The Danish company Miljøskærm has come up with a creative use for retired wind turbine blades – they recycle the fibreglass into sound barriers for busy roads in order to address noise pollution.

Wind turbines are typically made from fibreglass, due to its light weight and durability, but this composite material is usually landfilled because it is notoriously complex to recycle. Miljøskærm collects the used blades and shreds the fibreglass material into small fibres. These fibres are then pressed together into sheets that are designed to be highly porous and therefore effective at absorbing noise.

Manufacturing noise barriers using recycled fibre glass also requires 40% less energy and generates 60% less overall  CO2 emissions than conventional products made from aluminium and mineral wool.

The material has been trialled for noise pollution control in the Copenhagen suburb of Vallensbæk. The suburb has experienced significant growth in traffic in recent years, and now over 100,000 cars pass through each day. A Miljøskærm sound barrier was installed in June 2016, and effectively brought noise pollution from 61 decibels to 54, bringing it well below the acceptable level of 58 decibels. 

Why you should care

Miljøskærm is simultaneously addressing two issues. First, on a global scale it is expected that discarded wind turbine waste will exceed 150,000 tonnes annually by 2027. Finding a new purpose for this material is important for avoiding wasteful landfilling. Second, the social and environmental consequences of excessive noise exposure in Europe is estimated to cost €40 billion per year. Noise pollution has been linked to sleep deprivation, stress, high blood pressure and more.

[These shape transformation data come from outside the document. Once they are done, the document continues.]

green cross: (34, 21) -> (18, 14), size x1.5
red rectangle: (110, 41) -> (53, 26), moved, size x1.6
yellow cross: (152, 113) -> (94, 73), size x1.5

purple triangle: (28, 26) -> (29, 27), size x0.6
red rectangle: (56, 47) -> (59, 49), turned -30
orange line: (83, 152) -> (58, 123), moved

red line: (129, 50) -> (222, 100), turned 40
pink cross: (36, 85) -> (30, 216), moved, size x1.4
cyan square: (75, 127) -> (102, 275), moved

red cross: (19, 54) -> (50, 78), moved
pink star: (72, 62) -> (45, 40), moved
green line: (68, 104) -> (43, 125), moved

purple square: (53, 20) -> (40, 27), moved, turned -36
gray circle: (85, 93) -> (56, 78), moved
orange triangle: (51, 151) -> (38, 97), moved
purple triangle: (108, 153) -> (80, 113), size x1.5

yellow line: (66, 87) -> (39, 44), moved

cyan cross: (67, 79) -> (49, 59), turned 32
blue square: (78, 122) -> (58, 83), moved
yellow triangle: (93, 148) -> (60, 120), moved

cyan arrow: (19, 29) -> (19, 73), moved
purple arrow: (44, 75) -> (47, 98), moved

How the Global Goals are addressed

Good health and well-being

Eliminating unsafe levels of noise pollution can help to counteract health issues like high blood pressure, stress and sleep deprivation associated with excessive noise.

Responsible consumption and production

Repurposing fibreglass from wind turbine blades can decrease waste generation in an industry that is expected to grow exponentially in the coming years.